Wright was introduced at a Tuesday press conference as the head coach of the school’s girls basketball team.
It’s his second stint at the helm of the Lady Wildcat program – the first was 1985-92 – with two runs as the Wildcat head coach in between – 1992-2002 and 2007-2013.
Wright led the Lady ‘Cats to the 5th District Championship in 1990 and the boys team to four (1995, ‘97, 2009 and ‘13) in addition to a trip to the Sweet 16 in ‘97.
Wright, who was a middle school teacher during his entire previous coaching career, retired from the school last year.
“I love coaching basketball and working with young people,” Wright said. “I’ve enjoyed a year off, but I missed it, and I didn’t realize an opportunity like this would open.”
The job was vacant after Russell Malone resigned after one season.
Wright said he was invited to attend this summer’s 4-H Camp in Dawson Springs to teach basketball, and he had a chance to work with a couple Lady ‘Cat players.
“Something triggered in my heart,” Wright said. “The way they were soaking things up and were receptive to being taught, it made me want to do my part to help out.”
Wright said he crossed paths with TCHS principal Shannon Burcham that day and began discussing the opening.
“It was a combination of things,” Wright said. “The previous coach had just resigned, it was late in the summer, and I felt like I could help these girls,” Wright said. “I’ve heard from some parents and players and they’ve been supportive.”
“We are excited to have Coach Mike Wright back to lead our Lady Wildcat basketball program,” Burcham said. “After a brief retirement and a successful career as a coach in multiple sports at Trigg County, Coach Wright has chosen to once again serve the youth of our community.
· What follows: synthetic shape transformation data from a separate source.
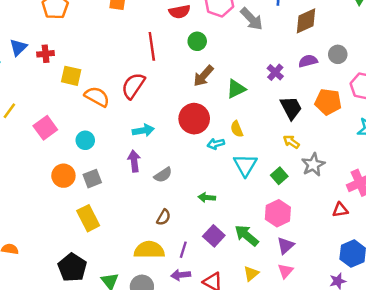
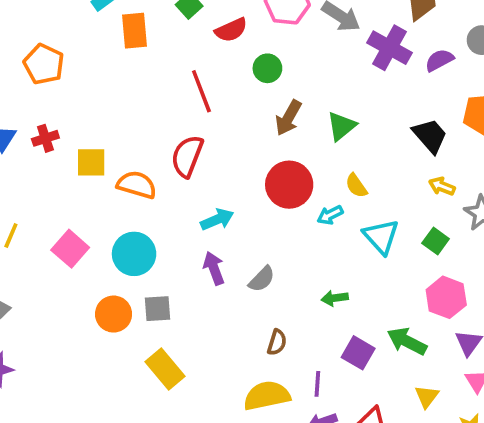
purple cross: (275, 72) -> (390, 48), moved, size x1.6
cyan circle: (85, 140) -> (134, 254), size x1.5
gray square: (92, 179) -> (157, 309), turned 30

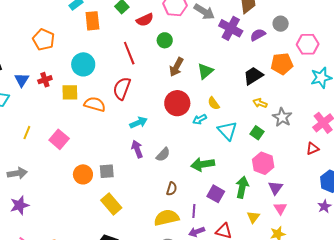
black trapezoid: (430, 136) -> (253, 76), turned -80
cyan circle: (134, 254) -> (83, 64), moved
green arrow: (335, 298) -> (203, 164), size x1.6
green arrow: (407, 341) -> (242, 187), turned 75

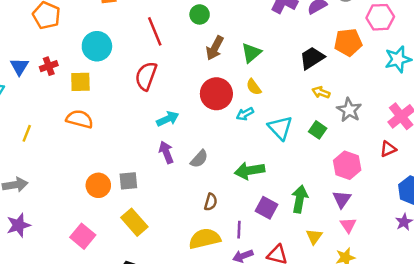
yellow semicircle: (214, 103) -> (254, 87), moved
orange semicircle: (95, 104) -> (80, 119), moved
pink square: (59, 139) -> (83, 236), moved
pink hexagon: (263, 163) -> (347, 165), moved

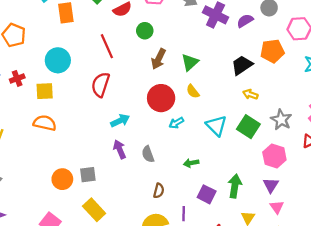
gray star: (349, 110) -> (281, 120), moved
cyan arrow: (245, 114) -> (176, 123), moved
green square: (318, 130) -> (248, 127), size x1.5
gray semicircle: (199, 159) -> (148, 154), turned 119
green arrow: (249, 171) -> (191, 163), size x0.6

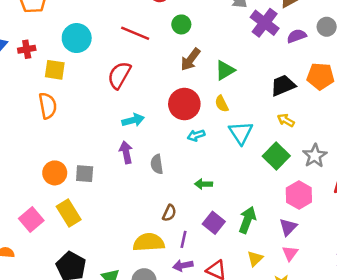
red line: (107, 46) -> (135, 33), turned -55
orange semicircle: (45, 123) -> (48, 106), turned 55
cyan triangle: (216, 126) -> (241, 133), moved
brown semicircle: (159, 191) -> (169, 213), moved
yellow rectangle: (94, 210) -> (69, 213), moved

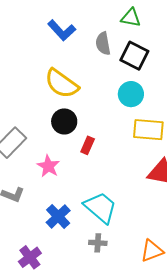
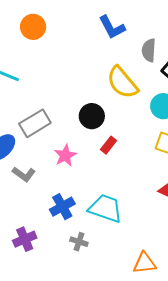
yellow semicircle: (62, 84) -> (122, 83), moved
cyan trapezoid: (100, 207) -> (106, 208), turned -36
gray cross: (98, 243) -> (79, 242), moved

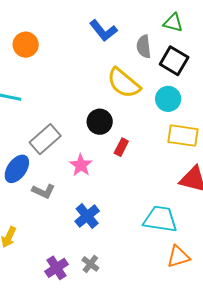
cyan trapezoid: (106, 208) -> (160, 219), moved
purple cross: (25, 239) -> (56, 268), moved
gray cross: (79, 242) -> (90, 264), moved, turned 30

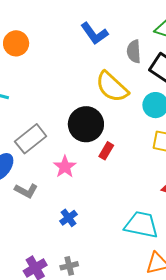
black circle: (100, 122) -> (86, 124), size x1.4
blue cross: (87, 216) -> (68, 218), size x0.7
gray cross: (90, 264) -> (69, 266), turned 36

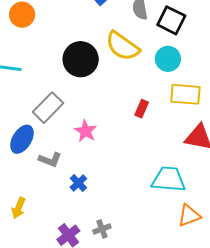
black circle: (86, 124) -> (81, 59), moved
red rectangle: (106, 151) -> (142, 109), moved
blue cross: (68, 218) -> (78, 183), moved

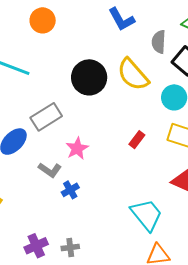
gray L-shape: (50, 160) -> (50, 170), moved
cyan trapezoid: (169, 179) -> (147, 215), turned 33
blue cross: (78, 183) -> (70, 190), moved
Coach Wright brings with him a tremendous level of experience, a great knowledge of the game and a passion and enthusiasm that is contagious.”
Wright, who also serves on the Trigg County Fiscal Court as District One Magistrate, said he intends to continue to fulfill those duties.
“My only concern was that I wanted to make sure this would fit in well with my magistrate duties,” Wright said. “I discussed it with [Judge-Executive Hollis Alexander] and got his blessing, so I’ve committed. And it’s not halfway. I’m planning on coaching.”
Wright said a youth camp will be held July 28-30 (see next week’s issue for more information), and he will soon set a meeting for returning high school players.
“There’s not a lot of time left in the summer because many of the players are starting fall sports,” Wright said. “But I do want to get them together. Most of the kids I already know, but I want them to get to know me as a coach and for me to get to know them as players.”
Entering the position with more than 20 years of head coaching experience and knowledge of this year’s returning Lady ‘Cats will be an immediate positive, Wright said.
“I think my experience will help a lot,” Wright said. “Somebody asked me recently what all I’ve coached, and I said, ‘Two years as head eighth grade coach, boys assistant for two years, head girls coach for seven years, head boys coach for 10 years, middle school coach for five years, head boys coach for six years ...’ and they said, ‘How old are you?’ I’m only 54, but in that time, I gained a lot of valuable experience, and I think I can use that to help our girls. It’s all about having the enthusiasm and the energy level. You’ve got to be young at heart to do something like this. I think I’ve got a check in that box.”
From a more personal perspective, Wright said he’s looking forward to coaching players who may resemble a few girls he coached in his first tenure with the Lady ‘Cats.
“I’m getting the chance to coach the daughters of some of the girls I coached, and I’m excited about that,” Wright said.
Wright said he’s also excited at the chance to give back to the school and the community.
“The school system gets a lot of blame sometimes for not hiring a specific coach for every sport,” Wright said. “We offer about 20 teams, every one of them has at least one or two coaches and some have four or five. You’re talking about 65 or more coaches, and even in a perfect world, you’re not going to get that. To be able to step up from the community, if you have the time and ability, the community needs that.”
The Lady ‘Cats have finished with 10 wins in three of the last six years but haven’t finished with more than that since a 15-10 campaign in 2002-03. Wright said he knows the challenge ahead of him and the team and that he’ll do all he can to improve the program.
“My goal is to provide for our girls the best basketball program they could possibly be part of,” Wright said. “I want to teach, lead and develop them as a total person and athlete. A lot of it is just caring about them. It’s going to be the most important program to me. These girls will mean the world to me, and that’s how I’ll treat them.”
Wright said he’s been overwhelmed by the level of support he’s received.
“I’ve had a couple of ‘Are you out of your mind?’ comments, but the majority have been really excited about it,” Wright said. “I think there will be bigger crowds and more community involvement.”
The Lady ‘Cats were 88-99 during Wright’s first stint from 1985-92, including a 65-45 mark in the final four seasons, including one 21-win campaign and the program’s only victory in 2nd Region Tournament.
“In those years, we were playing every year against Marshall County, one of the best teams in the state, and playing Hopkinsville and Christian County once or twice a year,” Wright said.
The boys team went 123-148 in Wright’s first tenure and 98-71 in his second.